### Goal of the exercise
Nothing but the records themselves, exactly as written, should appear in the reply; leave out the pictures.

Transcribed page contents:
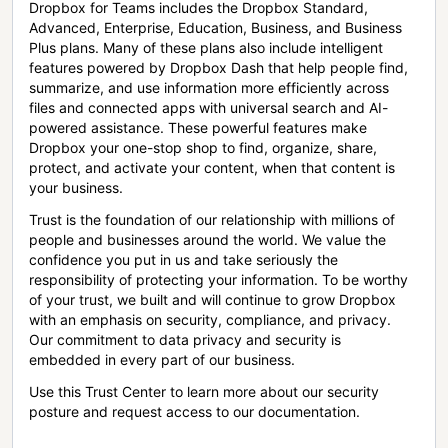
Dropbox for Teams includes the Dropbox Standard,
Advanced, Enterprise, Education, Business, and Business
Plus plans. Many of these plans also include intelligent
features powered by Dropbox Dash that help people find,
summarize, and use information more efficiently across
files and connected apps with universal search and AI-
powered assistance. These powerful features make
Dropbox your one-stop shop to find, organize, share,
protect, and activate your content, when that content is
your business.
Trust is the foundation of our relationship with millions of
people and businesses around the world. We value the
confidence you put in us and take seriously the
responsibility of protecting your information. To be worthy
of your trust, we built and will continue to grow Dropbox
with an emphasis on security, compliance, and privacy.
Our commitment to data privacy and security is
embedded in every part of our business.
Use this Trust Center to learn more about our security
posture and request access to our documentation.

### Response
Dropbox for Teams includes the Dropbox Standard,
Advanced, Enterprise, Education, Business, and Business
Plus plans. Many of these plans also include intelligent
features powered by Dropbox Dash that help people find,
summarize, and use information more efficiently across
files and connected apps with universal search and AI-
powered assistance. These powerful features make
Dropbox your one-stop shop to find, organize, share,
protect, and activate your content, when that content is
your business.
Trust is the foundation of our relationship with millions of
people and businesses around the world. We value the
confidence you put in us and take seriously the
responsibility of protecting your information. To be worthy
of your trust, we built and will continue to grow Dropbox
with an emphasis on security, compliance, and privacy.
Our commitment to data privacy and security is
embedded in every part of our business.
Use this Trust Center to learn more about our security
posture and request access to our documentation.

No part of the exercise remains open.